New York, Aug 4 (IANS): US researchers have devised an entirely new approach to vaccines - creating immunity against the dengue virus without vaccination.
The study demonstrated that animals injected with synthetic DNA engineered to encode a specific neutralising antibody against the dengue virus were capable of producing the exact antibodies necessary to protect against the disease, without the need for standard antigen-based vaccination.
Importantly, this approach, termed DMAb, was rapid, protecting animals within a week of administration, the study noted.

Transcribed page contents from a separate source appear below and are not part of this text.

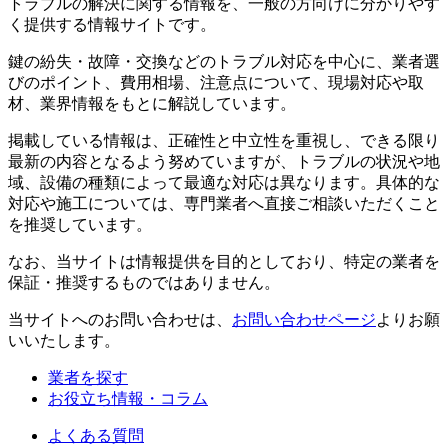
トラブルの解決に関する情報を、一般の方向けに分かりやす
く提供する情報サイトです。
鍵の紛失・故障・交換などのトラブル対応を中心に、業者選
びのポイント、費用相場、注意点について、現場対応や取
材、業界情報をもとに解説しています。
掲載している情報は、正確性と中立性を重視し、できる限り
最新の内容となるよう努めていますが、トラブルの状況や地
域、設備の種類によって最適な対応は異なります。具体的な
対応や施工については、専門業者へ直接ご相談いただくこと
を推奨しています。
なお、当サイトは情報提供を目的としており、特定の業者を
保証・推奨するものではありません。
当サイトへのお問い合わせは、
お問い合わせページ
よりお願
いいたします。
業者を探す
お役立ち情報・コラム
よくある質問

"We can produce a synthetic immune response by encoding an antibody and delivering it as a non-live, non-viral, non-permanent antibody," said senior study author David Weiner, professor at Perelman School of Medicine at the University of Pennsylvania in Philadelphia, US.
Dengue virus is one of the most important mosquito-borne viral infections in humans.
The geographical reach of dengue has expanded to include over 100 countries, resulting in a significant health and economic burden worldwide.
Although vaccines are being developed to fight dengue virus, none are currently available that provide balanced protection against all four dengue viral strains or serotypes.
Patients who are infected with one serotype develop protective immunity against that serotype alone - however, this immunity oddly leaves patients vulnerable to severe disease if future infections are caused by a different serotype.
In the current study, the DNA used to encode the neutralising antibodies against dengue virus was altered to produce a neutralising antibody that does not bind to cell receptors, effectively eliminating the chance for dengue infection to lead to enhanced, lethal disease.
The study was published in the journal Scientific Reports.